Designers love to argue about design tools. Some treat it as their religion, as if their design tool is the only thing that gives them meaning or an identity.
Perhaps it's classic tribal behavior, similar to the Apple vs. Microsoft debate. A way to be part of a group. Only in this case, it's paralyzing our craft. We seem to be more focused on talking about our tools – criticizing them, praising them or arguing about them – than actually using them.
Zooming out, trying to see this as an outsider, the design community is a big, confusing cluster fuck.
The reason I'm writing this isn't to join the debate (which, from a distance, only seems empty and trivial), but to help newcomers enjoy a smoother start in our walled-in design community. We're making it harder for new designers to enter the industry by artificially complicating our practice.
It is rather simple: The tools don't matter.
The only exception is when working with a team. Only then do your choice of tools make a difference, as they guarantee harmony and efficiency within your team. This may also apply in a larger sense. If one tool has market dominance, it may be beneficial for you to know it, even if you prefer others for personal use.

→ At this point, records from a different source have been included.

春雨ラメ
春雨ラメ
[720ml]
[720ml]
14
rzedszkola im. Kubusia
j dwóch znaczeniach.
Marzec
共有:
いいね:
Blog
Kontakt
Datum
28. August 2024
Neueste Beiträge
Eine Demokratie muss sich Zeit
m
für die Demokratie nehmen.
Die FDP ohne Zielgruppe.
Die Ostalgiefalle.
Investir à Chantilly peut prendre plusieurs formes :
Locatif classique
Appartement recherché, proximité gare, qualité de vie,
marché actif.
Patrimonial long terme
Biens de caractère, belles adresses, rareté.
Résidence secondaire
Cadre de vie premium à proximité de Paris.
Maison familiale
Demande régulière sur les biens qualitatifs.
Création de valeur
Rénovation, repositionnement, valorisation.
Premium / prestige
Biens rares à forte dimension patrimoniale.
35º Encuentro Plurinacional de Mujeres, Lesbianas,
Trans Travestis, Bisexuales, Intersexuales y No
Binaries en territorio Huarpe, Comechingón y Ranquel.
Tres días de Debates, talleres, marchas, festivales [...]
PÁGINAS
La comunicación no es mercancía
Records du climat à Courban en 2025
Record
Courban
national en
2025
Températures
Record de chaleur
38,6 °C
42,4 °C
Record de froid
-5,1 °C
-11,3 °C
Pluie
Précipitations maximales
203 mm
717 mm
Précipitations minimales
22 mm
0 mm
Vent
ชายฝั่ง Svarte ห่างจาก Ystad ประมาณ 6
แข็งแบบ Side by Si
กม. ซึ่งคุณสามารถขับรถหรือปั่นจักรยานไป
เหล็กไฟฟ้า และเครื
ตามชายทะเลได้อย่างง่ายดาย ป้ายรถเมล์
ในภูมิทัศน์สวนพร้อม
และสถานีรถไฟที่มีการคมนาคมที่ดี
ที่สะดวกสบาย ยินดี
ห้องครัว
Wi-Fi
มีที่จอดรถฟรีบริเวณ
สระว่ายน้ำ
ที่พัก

Otherwise, the only thing that matters is that the tool works. Every tool comes with its own upsides and downsides, but most of them are increasingly the same. They mostly differ in workflow. But I can promise you: they all draw rectangles equally as well. If you can accomplish your work with the tool, then it serves its purpose.
If you work on your own, pick the tool that works best for you. If you work in a team, pick the tool that works best for the team.
Most importantly: Don't let your productivity, dreams or aspirations as a designer get influenced by the software you use. They're only a tiny part of your job.